Azerbaijan

The Landmine Problem
The 1988 to 1994 war with Armenia left much of Azerbaijan littered with landmines.  The Soviet Union’s collapse also left the area around former military bases threatened by landmines.  Over the past two years, 51 civilians were killed or injured by landmines in Azerbaijan, with over seventy percent of the incidents happening during farming or herding activities.  The recently completed landmine impact survey of Azerbaijan found that a total of 1,205 landmine injuries or deaths have been recorded in the country and that the safety and livelihood of 514,000 citizens are still threatened.

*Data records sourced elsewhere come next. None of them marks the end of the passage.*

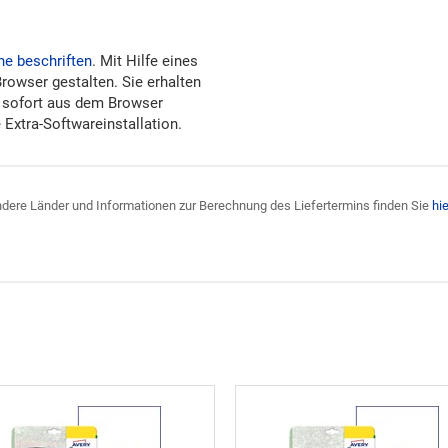
ne beschriften
. Mit Hilfe eines
Browser gestalten. Sie erhalten
 sofort aus dem Browser
Extra-Softwareinstallation.
 andere Länder und Informationen zur Berechnung des Liefertermins finden Sie
hie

In addition to threatening the lives of agricultural workers, landmines also endanger refugees and internally displaced persons.  Only 35 percent of the almost 6 million Azerbaijans and Armenians displaced by the six year war have returned to their homes, and many of the remaining refugees cannot return until their communities of origin are no longer threatened by landmines.

Humanitarian Demining Programs

The completed landmine impact survey of Azerbaijan provided the Azerbaijan National Agency for Mine Action (ANAMA) with information about the entire country’s landmines problems and grouped threatened communities into priority levels.  As such, the ANAMA can now better allocate its resources for humanitarian demining efforts and better explain its requirements for additional demining assets, including landmine detection dogs.  The Republic of Azerbaijan requested from the US Department of State an indigenous landmine detection dog group to help restore landmine threatened land.  Currently, sixteen mine detection dog teams are operating in Azerbaijan but will remain in the country only through the duration of their respective programs.  In 2005 MLI provided seven fully trained mine detection dog teams to Azerbaijan to establish an initial mine detection dog capacity for Azerbaijan’s national program.

The Marshall Legacy Institute’s Program

After MLI visited its first graduating dogs in Azerbaijan, the national government, impressed by the teams’ initial work, requested eleven more mine detection dogs.  In 2006, MLI is partnering with the US Department of State and the International Trust Fund for Humanitarian Demining and Victims Assistance (ITF) to meet this national requirement.  MLI sent five more dogs to Azerbaijan in February and the final six are expected to be trained later in 2006.  MLI is working to find sponsors for all eleven dogs to continue building indigenous capacity for Azerbaijan’s successful national demining program.